Especialista explica que não há registros de sucuris atacando seres humanos; caso segue sendo investigado pela Polícia Civil
Por: Jornal Ms Agora

O corpo de um homem que havia desaparecido enquanto pescava com colegas no último fim de semana foi encontrado em uma represa nos fundos de uma fazenda, localizada entre Campo Grande e Nova Alvorada do Sul. Após o desaparecimento, áudios passaram a circular em grupos de WhatsApp, afirmando que a vítima teria sido atacada e levada por uma sucuri.
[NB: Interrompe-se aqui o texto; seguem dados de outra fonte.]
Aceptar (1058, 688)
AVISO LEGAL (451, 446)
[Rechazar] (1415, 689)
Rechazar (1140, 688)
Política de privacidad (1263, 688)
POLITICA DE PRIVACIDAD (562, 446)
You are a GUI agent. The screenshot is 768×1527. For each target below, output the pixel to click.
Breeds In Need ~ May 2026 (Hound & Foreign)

A informação rapidamente causou espanto, curiosidade e até pânico na região. No entanto, até o momento, não há qualquer confirmação oficial de que o homem tenha sido vítima de um ataque de animal. A Polícia Civil, por meio da 4ª Delegacia de Campo Grande, investiga o caso, mas as circunstâncias da morte e a identidade da vítima não foram divulgadas.
Para esclarecer os rumores, a doutora em ecologia e pesquisadora de sucuris de vida livre desde 2014, Juliana de Souza Terra, explicou que não existem registros científicos de sucuris atacando e matando seres humanos adultos.
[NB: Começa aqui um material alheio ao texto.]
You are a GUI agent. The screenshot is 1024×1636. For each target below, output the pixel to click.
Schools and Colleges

“Essas serpentes são predadoras de emboscada. Elas ficam às margens de rios ou represas, aguardando a aproximação de presas como aves aquáticas, que compõem cerca de 50% da dieta, além de mamíferos de médio porte, como capivaras e porcos selvagens. Quando atacam, se enrolam na presa para causar parada cardiorrespiratória e, no mesmo local, fazem a ingestão. Elas não têm comportamento de carregar ou arrastar presas por longas distâncias”, esclarece.
A pesquisadora ressalta que casos como esse acabam alimentando mitos que cercam a espécie e prejudicam os esforços de conservação. “Se isso realmente tivesse acontecido, seria algo absolutamente atípico, fora dos padrões e inédito. É importante ter cautela antes de propagar informações não confirmadas”, alertou.
O caso segue sob investigação da Polícia Civil, que apura as reais causas da morte.